Write each line below back out exactly, omitting its pictures.

[Saved entries]
━━━━━━━━━━━━━━━━━━━━━━━━━━━━━━

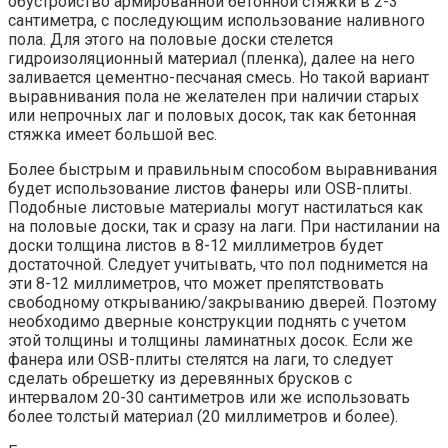
обустройство армированной бетонной стяжки в 2-3
сантиметра, с последующим использование наливного
пола. Для этого на половые доски стелется
гидроизоляционный материал (пленка), далее на него
заливается цементно-песчаная смесь. Но такой вариант
выравнивания пола не желателен при наличии старых
или непрочных лаг и половых досок, так как бетонная
стяжка имеет большой вес.
Более быстрым и правильным способом выравнивания
будет использование листов фанеры или OSB-плиты.
Подобные листовые материалы могут настилаться как
на половые доски, так и сразу на лаги. При настилании на
доски толщина листов в 8-12 миллиметров будет
достаточной. Следует учитывать, что пол поднимется на
эти 8-12 миллиметров, что может препятствовать
свободному открыванию/закрыванию дверей. Поэтому
необходимо дверные конструкции поднять с учетом
этой толщины и толщины ламинатных досок. Если же
фанера или OSB-плиты стелятся на лаги, то следует
сделать обрешетку из деревянных брусков с
интервалом 20-30 сантиметров или же использовать
более толстый материал (20 миллиметров и более).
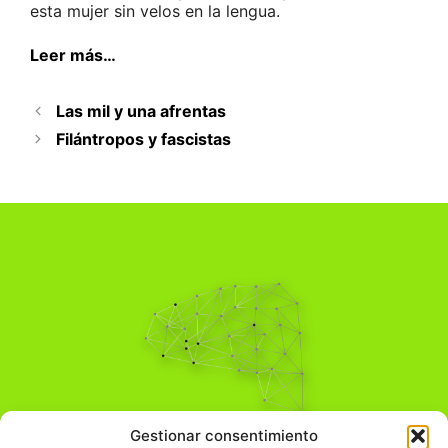
esta mujer sin velos en la lengua.
Leer más…
Las mil y una afrentas
Filántropos y fascistas
Pensamiento Crítico
Gestionar consentimiento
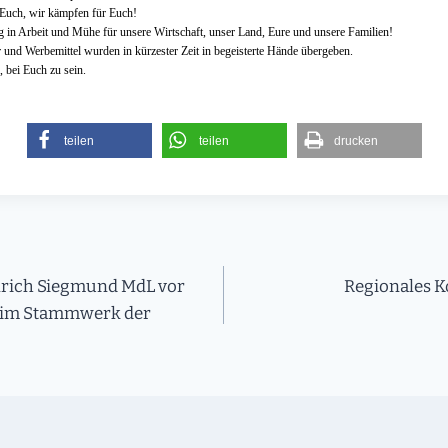
 Euch, wir kämpfen für Euch!
g in Arbeit und Mühe für unsere Wirtschaft, unser Land, Eure und unsere Familien!
r und Werbemittel wurden in kürzester Zeit in begeisterte Hände übergeben.
 bei Euch zu sein.
teilen
teilen
drucken
on
lrich Siegmund MdL vor
Regionales 
beim Stammwerk der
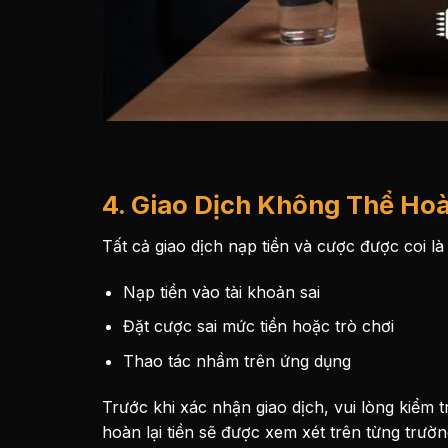
4. Giao Dịch Không Thể Hoà
Tất cả giao dịch nạp tiền và cược được coi l
Nạp tiền vào tài khoản sai
Đặt cược sai mức tiền hoặc trò chơi
Thao tác nhầm trên ứng dụng
Trước khi xác nhận giao dịch, vui lòng kiểm tr
hoàn lại tiền sẽ được xem xét trên từng trườn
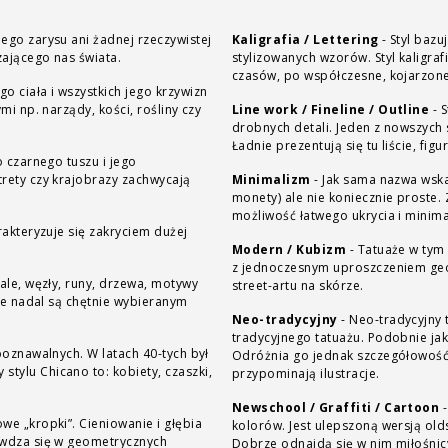
ego zarysu ani żadnej rzeczywistej
Kaligrafia / Lettering
-
Styl bazu
zającego nas świata.
stylizowanych wzorów. Styl kaligra
czasów, po współczesne, kojarzone
go ciała i wszystkich jego krzywizn
mi np. narządy, kości, rośliny czy
Line work / Fineline / Outline
-
S
drobnych detali. Jeden z nowszych
Ładnie prezentują się tu liście, fig
 czarnego tuszu i jego
trety czy krajobrazy zachwycają
Minimalizm
-
Jak sama nazwa wska
monety) ale nie koniecznie proste. Zaletą minim
możliwość łatwego ukrycia i minima
rakteryzuje się zakryciem dużej
Modern / Kubizm
-
Tatuaże w tym 
z jednoczesnym uproszczeniem geo
ale, węzły, runy, drzewa, motywy
street-artu na skórze.
 że nadal są chętnie wybieranym
Neo-tradycyjny
-
Neo-tradycyjny 
tradycyjnego tatuażu. Podobnie jak
poznawalnych. W latach 40-tych był
Odróżnia go jednak szczegółowość 
tylu Chicano to: kobiety, czaszki,
przypominają ilustracje.
Newschool / Graffiti / Cartoon
-
we „kropki”. Cieniowanie i głębia
kolorów. Jest ulepszoną wersją old
rawdza się w geometrycznych
Dobrze odnajdą się w nim miłośnicy 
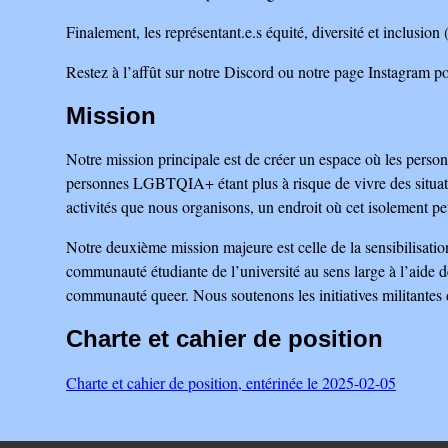
Finalement, les représentant.e.s équité, diversité et inclusio
Restez à l’affût sur notre Discord ou notre page Instagram pou
Mission
Notre mission principale est de créer un espace où les pers
personnes LGBTQIA+ étant plus à risque de vivre des situatio
activités que nous organisons, un endroit où cet isolement pe
Notre deuxième mission majeure est celle de la sensibilisatio
communauté étudiante de l’université au sens large à l’aide d
communauté queer. Nous soutenons les initiatives militantes d
Charte et cahier de position
Charte et cahier de position, entérinée le 2025-02-05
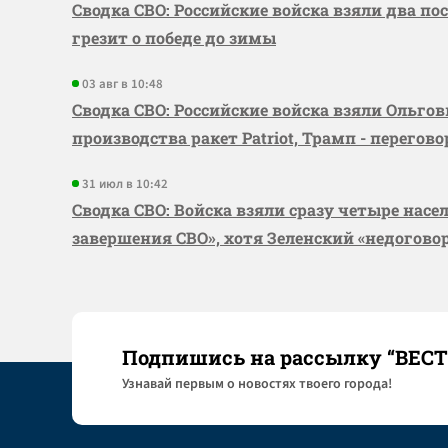
Сводка СВО: Российские войска взяли два по
грезит о победе до зимы
03 авг в 10:48
Сводка СВО: Российские войска взяли Ольго
производства ракет Patriot, Трамп - перегов
31 июл в 10:42
Сводка СВО: Войска взяли сразу четыре насе
завершения СВО», хотя Зеленский «недогово
Подпишись на рассылку “ВЕС
Узнaвай первым о новостях твоего города!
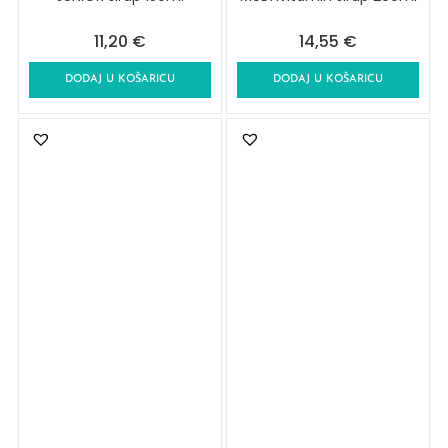
11,20
€
14,55
€
DODAJ U KOŠARICU
DODAJ U KOŠARICU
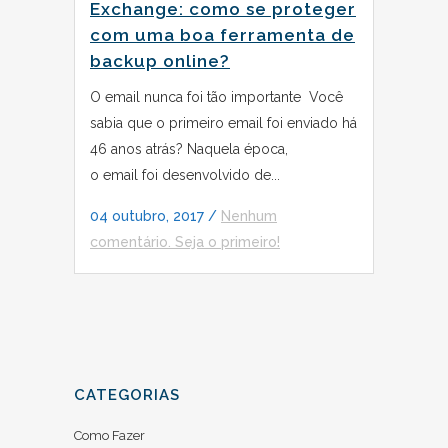
Exchange: como se proteger
com uma boa ferramenta de
backup online?
O email nunca foi tão importante Você
sabia que o primeiro email foi enviado há
46 anos atrás? Naquela época,
o email foi desenvolvido de...
04 outubro, 2017
/
Nenhum
comentário. Seja o primeiro!
CATEGORIAS
Como Fazer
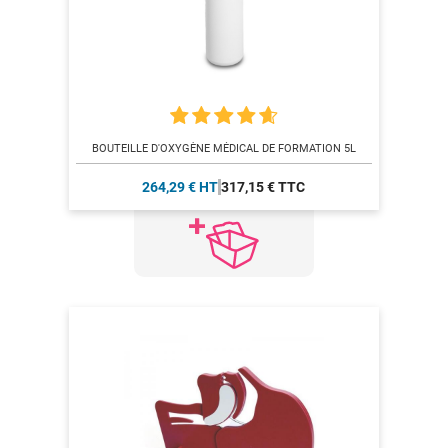
BOUTEILLE D'OXYGÈNE MÉDICAL DE FORMATION 5L
264,29 € HT
317,15 € TTC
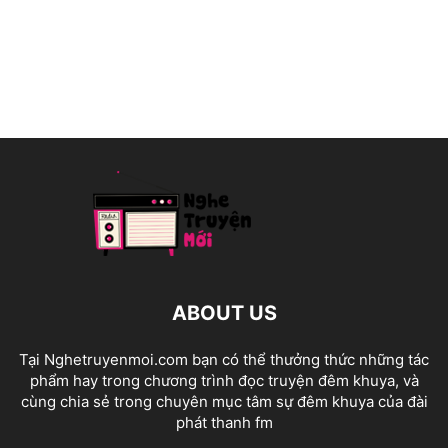
ABOUT US
Tại Nghetruyenmoi.com bạn có thể thưởng thức những tác
phẩm hay trong chương trình đọc truyện đêm khuya, và
cùng chia sẻ trong chuyên mục tâm sự đêm khuya của đài
phát thanh fm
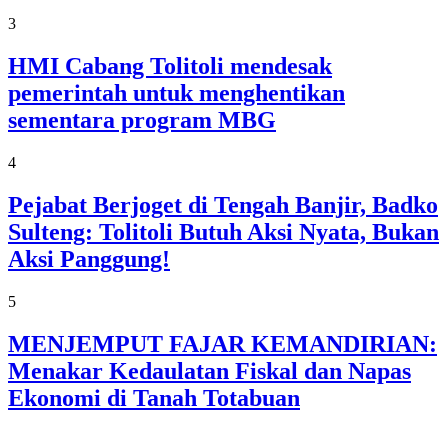
3
HMI Cabang Tolitoli mendesak
pemerintah untuk menghentikan
sementara program MBG
4
Pejabat Berjoget di Tengah Banjir, Badko
Sulteng: Tolitoli Butuh Aksi Nyata, Bukan
Aksi Panggung!
5
MENJEMPUT FAJAR KEMANDIRIAN:
Menakar Kedaulatan Fiskal dan Napas
Ekonomi di Tanah Totabuan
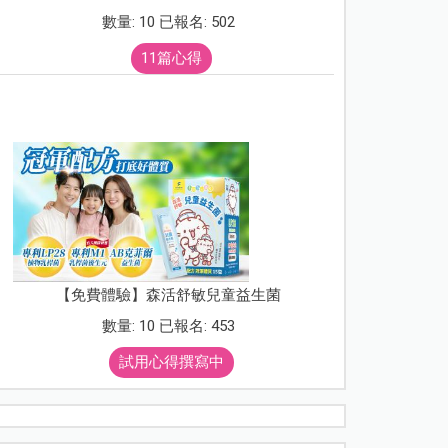
數量: 10 已報名: 502
11篇心得
【免費體驗】森活舒敏兒童益生菌
數量: 10 已報名: 453
試用心得撰寫中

━━━━━━━━━━━━━━━━━━━━━━━━━━━━━━

**Written answer**
обустройство армированной бетонной стяжки в 2-3
сантиметра, с последующим использование наливного
пола. Для этого на половые доски стелется
гидроизоляционный материал (пленка), далее на него
заливается цементно-песчаная смесь. Но такой вариант
выравнивания пола не желателен при наличии старых
или непрочных лаг и половых досок, так как бетонная
стяжка имеет большой вес.
Более быстрым и правильным способом выравнивания
будет использование листов фанеры или OSB-плиты.
Подобные листовые материалы могут настилаться как
на половые доски, так и сразу на лаги. При настилании на
доски толщина листов в 8-12 миллиметров будет
достаточной. Следует учитывать, что пол поднимется на
эти 8-12 миллиметров, что может препятствовать
свободному открыванию/закрыванию дверей. Поэтому
необходимо дверные конструкции поднять с учетом
этой толщины и толщины ламинатных досок. Если же
фанера или OSB-плиты стелятся на лаги, то следует
сделать обрешетку из деревянных брусков с
интервалом 20-30 сантиметров или же использовать
более толстый материал (20 миллиметров и более).
esta mujer sin velos en la lengua.
Leer más…
Las mil y una afrentas
Filántropos y fascistas
Pensamiento Crítico
Gestionar consentimiento
 Euch, wir kämpfen für Euch!
g in Arbeit und Mühe für unsere Wirtschaft, unser Land, Eure und unsere Familien!
r und Werbemittel wurden in kürzester Zeit in begeisterte Hände übergeben.
 bei Euch zu sein.
teilen
teilen
drucken
on
lrich Siegmund MdL vor
Regionales 
beim Stammwerk der
4. Giao Dịch Không Thể Hoà
Tất cả giao dịch nạp tiền và cược được coi l
Nạp tiền vào tài khoản sai
Đặt cược sai mức tiền hoặc trò chơi
Thao tác nhầm trên ứng dụng
Trước khi xác nhận giao dịch, vui lòng kiểm tr
hoàn lại tiền sẽ được xem xét trên từng trườn
ego zarysu ani żadnej rzeczywistej
Kaligrafia / Lettering
-
Styl bazu
zającego nas świata.
stylizowanych wzorów. Styl kaligra
czasów, po współczesne, kojarzone
go ciała i wszystkich jego krzywizn
mi np. narządy, kości, rośliny czy
Line work / Fineline / Outline
-
S
drobnych detali. Jeden z nowszych
Ładnie prezentują się tu liście, fig
 czarnego tuszu i jego
trety czy krajobrazy zachwycają
Minimalizm
-
Jak sama nazwa wska
monety) ale nie koniecznie proste. Zaletą minim
możliwość łatwego ukrycia i minima
rakteryzuje się zakryciem dużej
Modern / Kubizm
-
Tatuaże w tym 
z jednoczesnym uproszczeniem geo
ale, węzły, runy, drzewa, motywy
street-artu na skórze.
 że nadal są chętnie wybieranym
Neo-tradycyjny
-
Neo-tradycyjny 
tradycyjnego tatuażu. Podobnie jak
poznawalnych. W latach 40-tych był
Odróżnia go jednak szczegółowość 
tylu Chicano to: kobiety, czaszki,
przypominają ilustracje.
Newschool / Graffiti / Cartoon
-
we „kropki”. Cieniowanie i głębia
kolorów. Jest ulepszoną wersją old
rawdza się w geometrycznych
Dobrze odnajdą się w nim miłośnicy 
Finalement, les représentant.e.s équité, diversité et inclusio
Restez à l’affût sur notre Discord ou notre page Instagram pou
Mission
Notre mission principale est de créer un espace où les pers
personnes LGBTQIA+ étant plus à risque de vivre des situatio
activités que nous organisons, un endroit où cet isolement pe
Notre deuxième mission majeure est celle de la sensibilisatio
communauté étudiante de l’université au sens large à l’aide d
communauté queer. Nous soutenons les initiatives militantes d
Charte et cahier de position
Charte et cahier de position, entérinée le 2025-02-05
Сводка СВО: Российские войска взяли два по
грезит о победе до зимы
03 авг в 10:48
Сводка СВО: Российские войска взяли Ольго
производства ракет Patriot, Трамп - перегов
31 июл в 10:42
Сводка СВО: Войска взяли сразу четыре насе
завершения СВО», хотя Зеленский «недогово
Подпишись на рассылку “ВЕС
Узнaвай первым о новостях твоего города!
11,20
€
14,55
€
DODAJ U KOŠARICU
DODAJ U KOŠARICU
Exchange: como se proteger
com uma boa ferramenta de
backup online?
O email nunca foi tão importante Você
sabia que o primeiro email foi enviado há
46 anos atrás? Naquela época,
o email foi desenvolvido de...
04 outubro, 2017
/
Nenhum
comentário. Seja o primeiro!
CATEGORIAS
Como Fazer
BOUTEILLE D'OXYGÈNE MÉDICAL DE FORMATION 5L
264,29 € HT
317,15 € TTC
ABOUT US
Tại Nghetruyenmoi.com bạn có thể thưởng thức những tác
phẩm hay trong chương trình đọc truyện đêm khuya, và
cùng chia sẻ trong chuyên mục tâm sự đêm khuya của đài
phát thanh fm
3
HMI Cabang Tolitoli mendesak
pemerintah untuk menghentikan
sementara program MBG
4
Pejabat Berjoget di Tengah Banjir, Badko
Sulteng: Tolitoli Butuh Aksi Nyata, Bukan
Aksi Panggung!
5
MENJEMPUT FAJAR KEMANDIRIAN:
Menakar Kedaulatan Fiskal dan Napas
Ekonomi di Tanah Totabuan
數量: 10 已報名: 502
11篇心得
【免費體驗】森活舒敏兒童益生菌
數量: 10 已報名: 453
試用心得撰寫中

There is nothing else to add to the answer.